WHAT TO WORK ON
All records, minus the pictures: write them out exactly.
═══ EXTRACTED INFORMATION
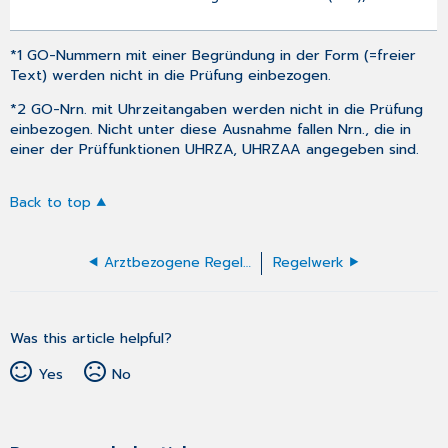
*1 GO-Nummern mit einer Begründung in der Form (=freier
Text) werden nicht in die Prüfung einbezogen.
*2 GO-Nrn. mit Uhrzeitangaben werden nicht in die Prüfung
einbezogen. Nicht unter diese Ausnahme fallen Nrn., die in
einer der Prüffunktionen UHRZA, UHRZAA angegeben sind.
Back to top
Arztbezogene Regelprüfung
Regelwerk
Was this article helpful?
Yes
No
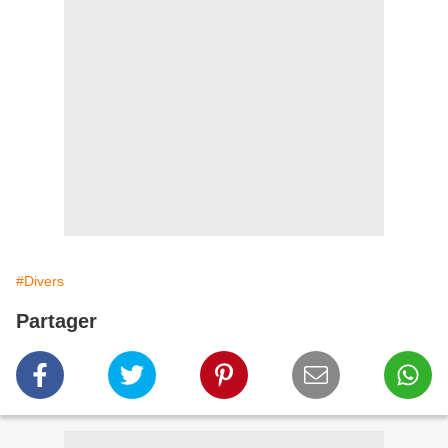
#Divers
Partager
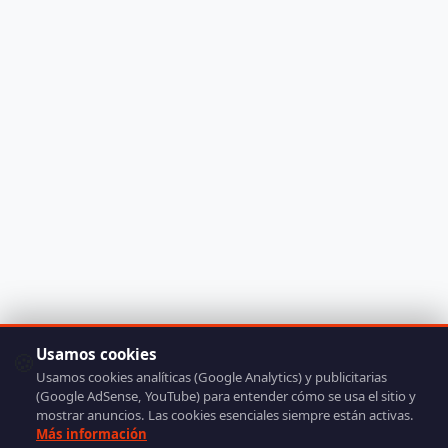
Usamos cookies
🍪
Usamos cookies analíticas (Google Analytics) y publicitarias
(Google AdSense, YouTube) para entender cómo se usa el sitio y
mostrar anuncios. Las cookies esenciales siempre están activas.
Más información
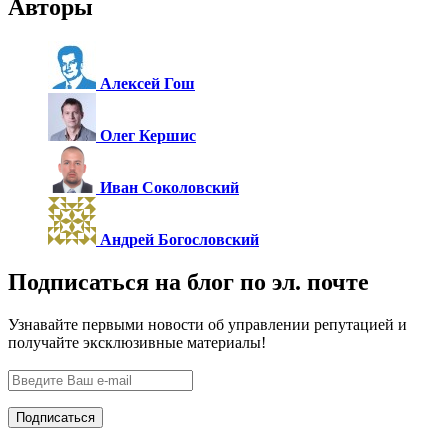
Авторы
Алексей Гош
Олег Кершис
Иван Соколовский
Андрей Богословский
Подписаться на блог по эл. почте
Узнавайте первыми новости об управлении репутацией и
получайте эксклюзивные материалы!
══════
TASK ANSWER
*1 GO-Nummern mit einer Begründung in der Form (=freier
Text) werden nicht in die Prüfung einbezogen.
*2 GO-Nrn. mit Uhrzeitangaben werden nicht in die Prüfung
einbezogen. Nicht unter diese Ausnahme fallen Nrn., die in
einer der Prüffunktionen UHRZA, UHRZAA angegeben sind.
Back to top
Arztbezogene Regelprüfung
Regelwerk
Was this article helpful?
Yes
No
#Divers
Partager
Usamos cookies
🍪
Usamos cookies analíticas (Google Analytics) y publicitarias
(Google AdSense, YouTube) para entender cómo se usa el sitio y
mostrar anuncios. Las cookies esenciales siempre están activas.
Más información
Авторы
Алексей Гош
Олег Кершис
Иван Соколовский
Андрей Богословский
Подписаться на блог по эл. почте
Узнавайте первыми новости об управлении репутацией и
получайте эксклюзивные материалы!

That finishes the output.